Task statement
Look through the listing below and write out exactly the lines from the line with "your disposal, including" to the line with "you grant us", both included, and no others.

==== Data for this task

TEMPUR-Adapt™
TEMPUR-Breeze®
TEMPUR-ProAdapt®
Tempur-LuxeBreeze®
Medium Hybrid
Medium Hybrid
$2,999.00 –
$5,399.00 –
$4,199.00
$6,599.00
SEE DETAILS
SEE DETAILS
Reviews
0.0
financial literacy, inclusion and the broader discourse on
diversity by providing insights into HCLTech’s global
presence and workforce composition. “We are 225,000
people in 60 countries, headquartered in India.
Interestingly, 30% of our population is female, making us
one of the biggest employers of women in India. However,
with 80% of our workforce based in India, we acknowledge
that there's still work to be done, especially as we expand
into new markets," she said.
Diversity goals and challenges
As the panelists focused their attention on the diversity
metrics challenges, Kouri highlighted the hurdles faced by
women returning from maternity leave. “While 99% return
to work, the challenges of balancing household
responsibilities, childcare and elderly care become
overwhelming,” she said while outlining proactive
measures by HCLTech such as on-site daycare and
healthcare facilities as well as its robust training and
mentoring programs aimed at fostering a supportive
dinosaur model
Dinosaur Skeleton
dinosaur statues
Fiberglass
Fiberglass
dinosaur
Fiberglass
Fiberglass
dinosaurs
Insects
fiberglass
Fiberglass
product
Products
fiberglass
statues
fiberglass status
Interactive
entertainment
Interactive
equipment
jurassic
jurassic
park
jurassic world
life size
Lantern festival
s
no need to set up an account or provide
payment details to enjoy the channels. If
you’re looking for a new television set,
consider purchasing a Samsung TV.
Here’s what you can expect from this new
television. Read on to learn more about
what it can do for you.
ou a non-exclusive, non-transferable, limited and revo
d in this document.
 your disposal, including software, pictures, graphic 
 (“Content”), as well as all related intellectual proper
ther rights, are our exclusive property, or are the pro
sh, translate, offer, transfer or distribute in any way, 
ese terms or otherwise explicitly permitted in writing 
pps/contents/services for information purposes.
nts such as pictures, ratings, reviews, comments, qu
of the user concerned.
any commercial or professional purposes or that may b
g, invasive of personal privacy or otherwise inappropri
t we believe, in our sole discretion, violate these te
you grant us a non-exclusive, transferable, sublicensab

========
==== Data for this task

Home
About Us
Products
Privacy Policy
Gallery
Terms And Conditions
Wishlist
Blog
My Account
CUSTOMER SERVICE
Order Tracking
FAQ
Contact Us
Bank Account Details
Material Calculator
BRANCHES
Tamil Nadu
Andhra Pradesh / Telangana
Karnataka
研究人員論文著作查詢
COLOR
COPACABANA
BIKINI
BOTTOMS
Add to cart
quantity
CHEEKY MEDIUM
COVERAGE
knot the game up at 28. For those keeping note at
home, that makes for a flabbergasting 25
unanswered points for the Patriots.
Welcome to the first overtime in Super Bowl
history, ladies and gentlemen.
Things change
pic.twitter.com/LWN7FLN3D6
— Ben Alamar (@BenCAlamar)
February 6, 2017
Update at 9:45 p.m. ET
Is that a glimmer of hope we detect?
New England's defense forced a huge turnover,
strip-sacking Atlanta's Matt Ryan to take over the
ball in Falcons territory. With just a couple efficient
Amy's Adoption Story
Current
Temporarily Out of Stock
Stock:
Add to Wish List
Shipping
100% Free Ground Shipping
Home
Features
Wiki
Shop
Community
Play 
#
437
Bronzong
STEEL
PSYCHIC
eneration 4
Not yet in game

========
==== Data for this task

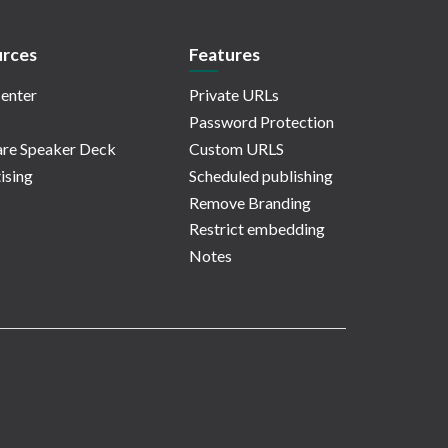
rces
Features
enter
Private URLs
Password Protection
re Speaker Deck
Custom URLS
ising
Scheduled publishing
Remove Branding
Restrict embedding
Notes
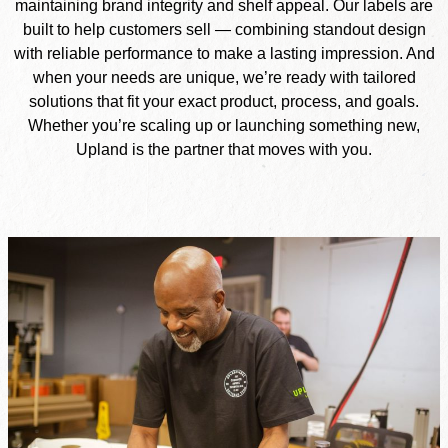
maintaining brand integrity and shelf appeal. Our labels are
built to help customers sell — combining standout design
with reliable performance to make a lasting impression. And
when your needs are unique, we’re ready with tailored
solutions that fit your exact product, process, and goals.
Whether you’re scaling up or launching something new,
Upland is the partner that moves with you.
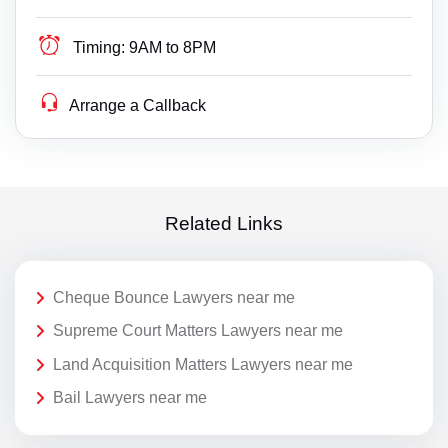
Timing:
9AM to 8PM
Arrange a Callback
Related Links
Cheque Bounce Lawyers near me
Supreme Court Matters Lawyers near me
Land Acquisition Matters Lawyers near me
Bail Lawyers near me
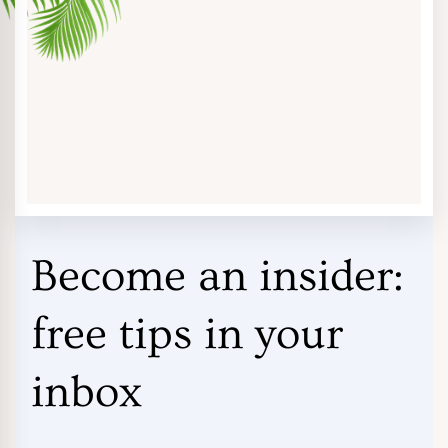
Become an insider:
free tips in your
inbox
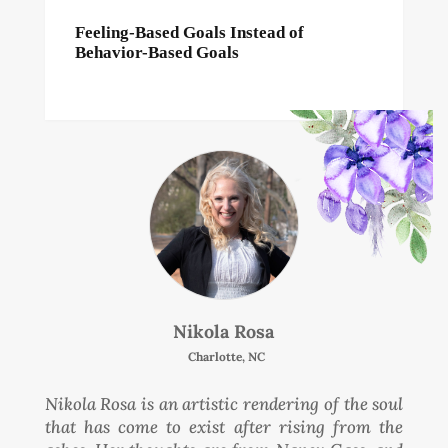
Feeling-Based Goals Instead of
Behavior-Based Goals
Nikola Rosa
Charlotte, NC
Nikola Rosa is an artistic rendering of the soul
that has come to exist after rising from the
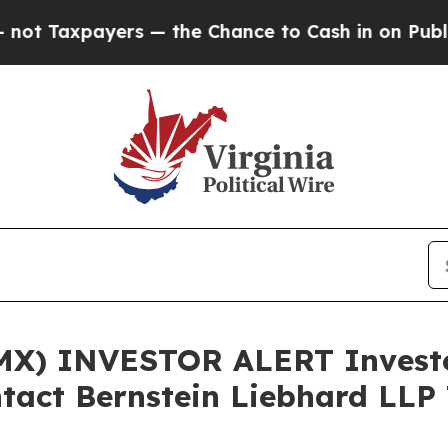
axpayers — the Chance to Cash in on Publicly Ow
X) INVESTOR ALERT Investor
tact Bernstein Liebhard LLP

========

Result
 your disposal, including software, pictures, graphic 
 (“Content”), as well as all related intellectual proper
ther rights, are our exclusive property, or are the pro
sh, translate, offer, transfer or distribute in any way, 
ese terms or otherwise explicitly permitted in writing 
pps/contents/services for information purposes.
nts such as pictures, ratings, reviews, comments, qu
of the user concerned.
any commercial or professional purposes or that may b
g, invasive of personal privacy or otherwise inappropri
t we believe, in our sole discretion, violate these te
you grant us a non-exclusive, transferable, sublicensab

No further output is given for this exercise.